§ Brief
Write out the data word for word and drop any picture you find.

+++

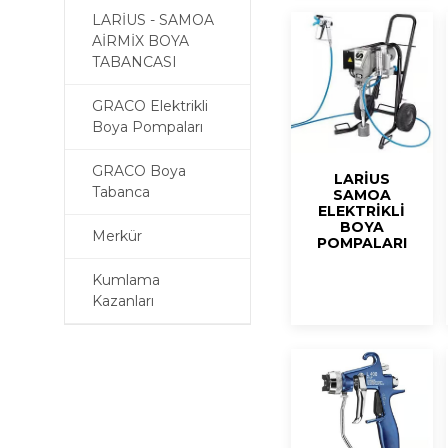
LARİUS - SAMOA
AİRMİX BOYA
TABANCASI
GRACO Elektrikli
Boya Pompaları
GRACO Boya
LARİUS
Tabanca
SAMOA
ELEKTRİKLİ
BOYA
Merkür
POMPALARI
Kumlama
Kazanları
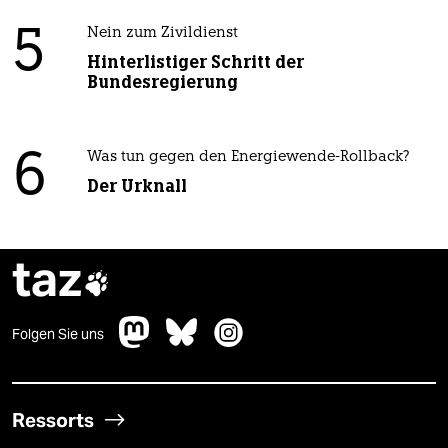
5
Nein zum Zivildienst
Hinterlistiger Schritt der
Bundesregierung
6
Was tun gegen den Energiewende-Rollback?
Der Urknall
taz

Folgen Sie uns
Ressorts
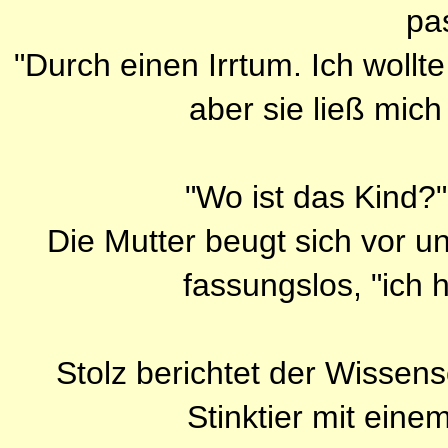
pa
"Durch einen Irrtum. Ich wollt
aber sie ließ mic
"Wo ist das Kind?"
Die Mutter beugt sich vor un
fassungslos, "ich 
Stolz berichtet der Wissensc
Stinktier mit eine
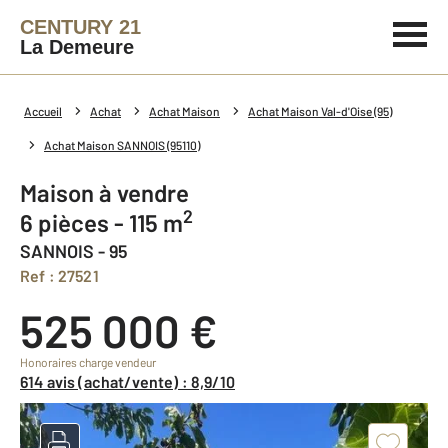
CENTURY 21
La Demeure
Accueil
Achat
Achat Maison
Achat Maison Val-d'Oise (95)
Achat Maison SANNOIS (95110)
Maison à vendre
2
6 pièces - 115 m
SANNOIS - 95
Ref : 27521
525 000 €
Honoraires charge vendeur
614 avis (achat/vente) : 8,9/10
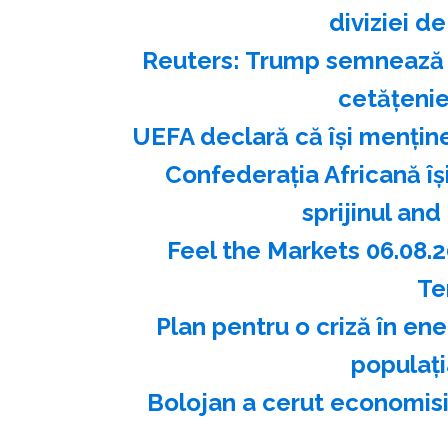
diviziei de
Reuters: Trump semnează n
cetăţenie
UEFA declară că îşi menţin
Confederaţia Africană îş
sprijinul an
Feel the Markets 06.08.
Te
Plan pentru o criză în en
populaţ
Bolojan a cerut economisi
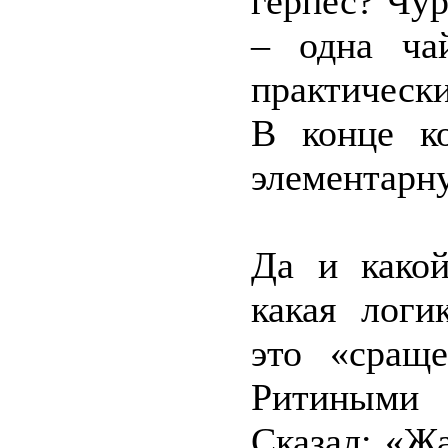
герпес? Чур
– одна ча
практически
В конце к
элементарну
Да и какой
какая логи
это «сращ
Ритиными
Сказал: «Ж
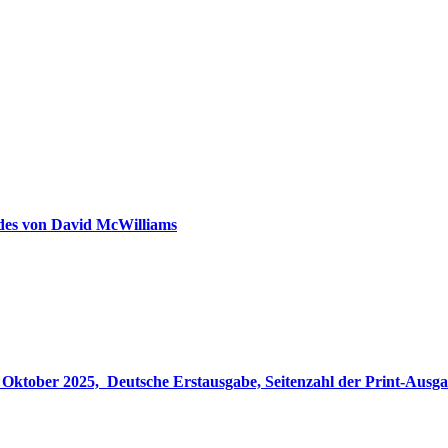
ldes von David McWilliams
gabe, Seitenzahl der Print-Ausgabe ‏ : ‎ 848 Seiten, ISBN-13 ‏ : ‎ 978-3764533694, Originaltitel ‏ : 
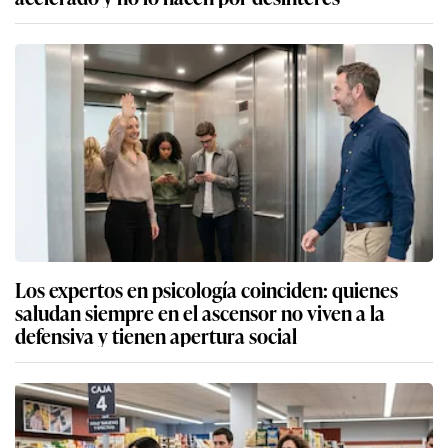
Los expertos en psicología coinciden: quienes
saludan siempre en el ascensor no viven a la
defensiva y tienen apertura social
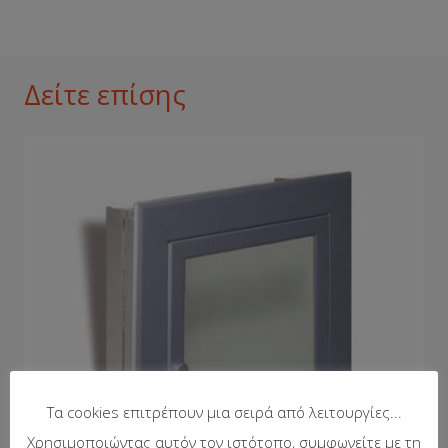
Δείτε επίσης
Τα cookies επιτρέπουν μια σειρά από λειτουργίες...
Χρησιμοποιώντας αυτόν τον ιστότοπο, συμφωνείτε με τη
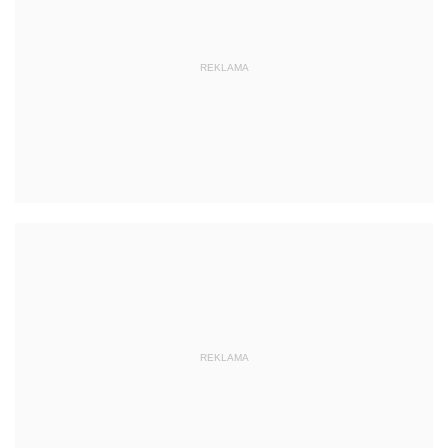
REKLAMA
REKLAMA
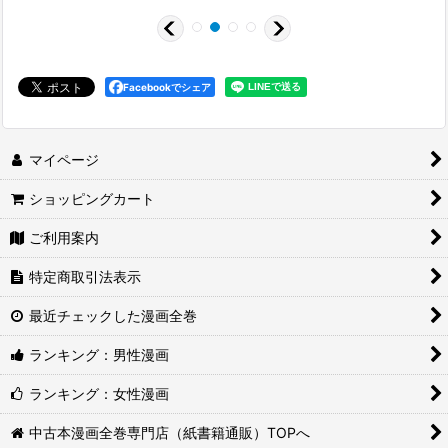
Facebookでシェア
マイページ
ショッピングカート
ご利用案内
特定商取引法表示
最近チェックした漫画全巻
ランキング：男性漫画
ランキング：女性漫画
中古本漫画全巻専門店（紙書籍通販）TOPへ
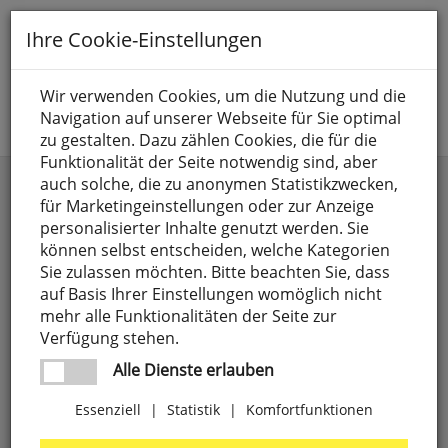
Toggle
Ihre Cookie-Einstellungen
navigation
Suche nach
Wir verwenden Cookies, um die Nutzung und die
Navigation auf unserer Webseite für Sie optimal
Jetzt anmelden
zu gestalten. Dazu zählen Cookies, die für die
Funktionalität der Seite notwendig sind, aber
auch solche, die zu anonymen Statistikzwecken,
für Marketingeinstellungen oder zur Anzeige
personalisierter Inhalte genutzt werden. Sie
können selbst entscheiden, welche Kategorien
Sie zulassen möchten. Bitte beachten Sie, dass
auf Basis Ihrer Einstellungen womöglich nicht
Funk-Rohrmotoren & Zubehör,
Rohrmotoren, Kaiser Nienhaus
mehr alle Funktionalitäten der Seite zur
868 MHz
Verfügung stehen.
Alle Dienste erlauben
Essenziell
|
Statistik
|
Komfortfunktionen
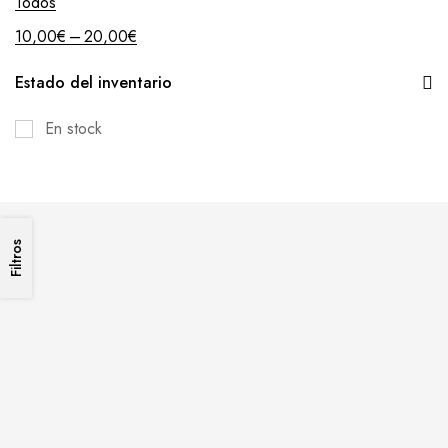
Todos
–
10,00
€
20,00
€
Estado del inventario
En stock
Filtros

+++

§ Output below
LARİUS - SAMOA
AİRMİX BOYA
TABANCASI
GRACO Elektrikli
Boya Pompaları
GRACO Boya
LARİUS
Tabanca
SAMOA
ELEKTRİKLİ
BOYA
Merkür
POMPALARI
Kumlama
Kazanları
5
Nein zum Zivildienst
Hinterlistiger Schritt der
Bundesregierung
6
Was tun gegen den Energiewende-Rollback?
Der Urknall
taz

Folgen Sie uns
Ressorts
pa
"Durch einen Irrtum. Ich wollt
aber sie ließ mic
"Wo ist das Kind?"
Die Mutter beugt sich vor un
fassungslos, "ich 
Stolz berichtet der Wissensc
Stinktier mit eine
CENTURY 21
La Demeure
Accueil
Achat
Achat Maison
Achat Maison Val-d'Oise (95)
Achat Maison SANNOIS (95110)
Maison à vendre
2
6 pièces - 115 m
SANNOIS - 95
Ref : 27521
525 000 €
Honoraires charge vendeur
614 avis (achat/vente) : 8,9/10
diviziei de
Reuters: Trump semnează n
cetăţenie
UEFA declară că îşi menţin
Confederaţia Africană îş
sprijinul an
Feel the Markets 06.08.
Te
Plan pentru o criză în en
populaţ
Bolojan a cerut economisi
герпес? Чур
– одна ча
практически
В конце к
элементарну
Да и какой
какая логи
это «сращ
Ритиными
Сказал: «Ж
ldes von David McWilliams
gabe, Seitenzahl der Print-Ausgabe ‏ : ‎ 848 Seiten, ISBN-13 ‏ : ‎ 978-3764533694, Originaltitel ‏ : 
Los expertos en psicología coinciden: quienes
saludan siempre en el ascensor no viven a la
defensiva y tienen apertura social
Δείτε επίσης
Τα cookies επιτρέπουν μια σειρά από λειτουργίες...
Χρησιμοποιώντας αυτόν τον ιστότοπο, συμφωνείτε με τη
REKLAMA
REKLAMA
Facebookでシェア
マイページ
ショッピングカート
ご利用案内
特定商取引法表示
最近チェックした漫画全巻
ランキング：男性漫画
ランキング：女性漫画
中古本漫画全巻専門店（紙書籍通販）TOPへ
Toggle
Ihre Cookie-Einstellungen
navigation
Suche nach
Wir verwenden Cookies, um die Nutzung und die
Navigation auf unserer Webseite für Sie optimal
Jetzt anmelden
zu gestalten. Dazu zählen Cookies, die für die
Funktionalität der Seite notwendig sind, aber
auch solche, die zu anonymen Statistikzwecken,
für Marketingeinstellungen oder zur Anzeige
personalisierter Inhalte genutzt werden. Sie
können selbst entscheiden, welche Kategorien
Sie zulassen möchten. Bitte beachten Sie, dass
auf Basis Ihrer Einstellungen womöglich nicht
Funk-Rohrmotoren & Zubehör,
Rohrmotoren, Kaiser Nienhaus
mehr alle Funktionalitäten der Seite zur
868 MHz
Verfügung stehen.
Alle Dienste erlauben
Essenziell
|
Statistik
|
Komfortfunktionen
Todos
–
10,00
€
20,00
€
Estado del inventario
En stock
Filtros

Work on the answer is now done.